Sam undergoes tremendous development in this book, no longer the fairly nondescript activist teenager we know from the previous novels. Her flight from the Doctor and the reasons behind it give ample opportunity for her to find herself, and perhaps for the first time we get to see a companion as they would be, outside the Doctor's influence. Sam becomes in this story, and now remains, one of my favourite characters in Doctor Who fiction.
Without giving anything away, Seeing I manages also to tackle the oft-debated issue of the Doctor's sexuality with a soft touch. I may be biased in that my opinions on the matter are catered for, but in the end, he isn't interested in sex at all. He loves his companions as his friends, and like the bond between Holmes and Watson, that doesn't mean it can't be a powerful force. As Liz Sladen once said, wouldn't you do anything for your best friend?
Oh, and while Kate does the usual thing of putting the Doctor through sheer hell, she must like McGann better than McCoy - he goes through the psychological wringer rather than having something explode out of his hearts. This aspect of the book is also a favourite, because in attacking the Doctor in his weak point she highlights his central traits all the more.
I have read this book multiple times, and the only fault I can pick with it is that the I seemed a bit "token alien race" to me, somewhat like an insectoid Borg. However, they're well used, and any Whoniverse mythology takes a back seat to the characters and the story. A sterling example of why Orman is my favourite Doctor Who author.
The story is well crafted as it takes place over a considrrable amount of time, allowing for character development for the Doctor and Sam.

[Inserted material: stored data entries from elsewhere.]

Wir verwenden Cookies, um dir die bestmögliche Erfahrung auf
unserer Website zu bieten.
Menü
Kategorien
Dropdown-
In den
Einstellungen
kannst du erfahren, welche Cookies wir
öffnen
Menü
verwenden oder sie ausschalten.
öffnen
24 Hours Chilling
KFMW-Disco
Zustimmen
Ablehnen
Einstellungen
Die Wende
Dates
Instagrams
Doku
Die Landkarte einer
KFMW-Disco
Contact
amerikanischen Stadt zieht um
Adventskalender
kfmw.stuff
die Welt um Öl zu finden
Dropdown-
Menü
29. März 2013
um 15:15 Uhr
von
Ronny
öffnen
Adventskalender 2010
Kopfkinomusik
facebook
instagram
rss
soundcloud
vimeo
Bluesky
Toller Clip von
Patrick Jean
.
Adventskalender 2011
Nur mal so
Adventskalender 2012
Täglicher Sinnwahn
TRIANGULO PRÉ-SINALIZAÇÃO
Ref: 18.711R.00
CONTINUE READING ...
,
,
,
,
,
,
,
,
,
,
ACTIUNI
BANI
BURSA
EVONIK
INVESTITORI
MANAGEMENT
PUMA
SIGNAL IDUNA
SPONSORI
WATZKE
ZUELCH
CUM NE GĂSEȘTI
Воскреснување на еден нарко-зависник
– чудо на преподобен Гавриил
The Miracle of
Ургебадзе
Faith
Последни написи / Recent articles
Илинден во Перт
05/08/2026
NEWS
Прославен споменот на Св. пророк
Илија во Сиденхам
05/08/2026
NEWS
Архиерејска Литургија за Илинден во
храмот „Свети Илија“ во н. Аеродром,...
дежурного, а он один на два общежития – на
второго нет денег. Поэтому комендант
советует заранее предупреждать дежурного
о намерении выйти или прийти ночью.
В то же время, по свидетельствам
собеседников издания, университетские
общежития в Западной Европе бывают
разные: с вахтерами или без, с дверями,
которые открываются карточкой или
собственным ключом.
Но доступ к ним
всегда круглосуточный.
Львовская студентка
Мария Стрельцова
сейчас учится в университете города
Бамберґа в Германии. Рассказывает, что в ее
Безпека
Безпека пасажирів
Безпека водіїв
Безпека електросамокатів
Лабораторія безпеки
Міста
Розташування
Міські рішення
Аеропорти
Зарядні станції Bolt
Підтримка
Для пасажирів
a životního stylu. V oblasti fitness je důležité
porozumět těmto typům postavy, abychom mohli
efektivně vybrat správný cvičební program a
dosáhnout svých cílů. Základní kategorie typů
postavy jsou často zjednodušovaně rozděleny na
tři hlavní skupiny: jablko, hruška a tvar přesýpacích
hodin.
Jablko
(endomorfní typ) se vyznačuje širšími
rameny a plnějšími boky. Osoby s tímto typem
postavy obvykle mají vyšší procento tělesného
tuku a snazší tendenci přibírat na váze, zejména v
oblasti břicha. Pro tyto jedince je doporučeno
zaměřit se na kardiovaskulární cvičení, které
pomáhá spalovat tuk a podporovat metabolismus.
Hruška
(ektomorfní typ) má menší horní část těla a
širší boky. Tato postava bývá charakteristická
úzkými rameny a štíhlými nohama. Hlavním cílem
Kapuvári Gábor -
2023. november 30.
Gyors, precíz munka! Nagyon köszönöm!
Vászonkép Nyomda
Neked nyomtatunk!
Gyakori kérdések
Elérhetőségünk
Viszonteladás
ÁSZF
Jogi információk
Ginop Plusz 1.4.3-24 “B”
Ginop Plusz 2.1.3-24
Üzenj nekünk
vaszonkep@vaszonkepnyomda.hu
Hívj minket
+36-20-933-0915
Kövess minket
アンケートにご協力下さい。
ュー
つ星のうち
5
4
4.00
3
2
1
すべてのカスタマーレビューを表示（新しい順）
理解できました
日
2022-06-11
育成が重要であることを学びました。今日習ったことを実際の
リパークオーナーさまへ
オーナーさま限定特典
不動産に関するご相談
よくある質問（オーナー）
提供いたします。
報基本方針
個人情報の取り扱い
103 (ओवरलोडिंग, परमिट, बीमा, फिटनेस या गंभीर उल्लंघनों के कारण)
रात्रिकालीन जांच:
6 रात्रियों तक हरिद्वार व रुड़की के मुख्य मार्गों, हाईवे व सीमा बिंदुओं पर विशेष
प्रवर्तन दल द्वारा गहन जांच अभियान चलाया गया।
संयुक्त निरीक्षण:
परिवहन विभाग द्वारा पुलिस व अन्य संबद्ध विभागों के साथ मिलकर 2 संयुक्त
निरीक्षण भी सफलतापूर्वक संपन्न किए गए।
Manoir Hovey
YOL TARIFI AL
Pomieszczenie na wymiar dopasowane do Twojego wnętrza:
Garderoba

And the Doctor's put through absolute hell - which is always entertaining!
|By:||a person, hayfield|
|Date:||Sunday 21 February 2010|
|Rating: || 8|
Once again, quite a good book from blum and orman with an interesting villan and excellent plot. Probably slightly better than vampire science. I enjoyed this immensly!
|By:||Emma Bowman, Sydney, Australia|
|Date:||Thursday 17 November 2011|
|Rating: || 10|
I think I can safely say that this is my favourite Eighth Doctor novel to date, and I am so surprised that it didn't have at least an 8 on the rating scale. The storyline really resonated with me, and I found the quality of the writing to be quite excellent. Sam is one of my favourite companions, and she did a lot of growing in this storyline, which was very satisfying to see. Blum and Orman write well for the Doctor and Sam, and unlike so many other EDA authors, they really get their "voices" right, which goes a long way towards validating the plot. It is an advantage to have read "Dreamstone Moon" first before starting on "Seeing I", just to help with the story arc continuity. I highly and enthusiastically recommend this book!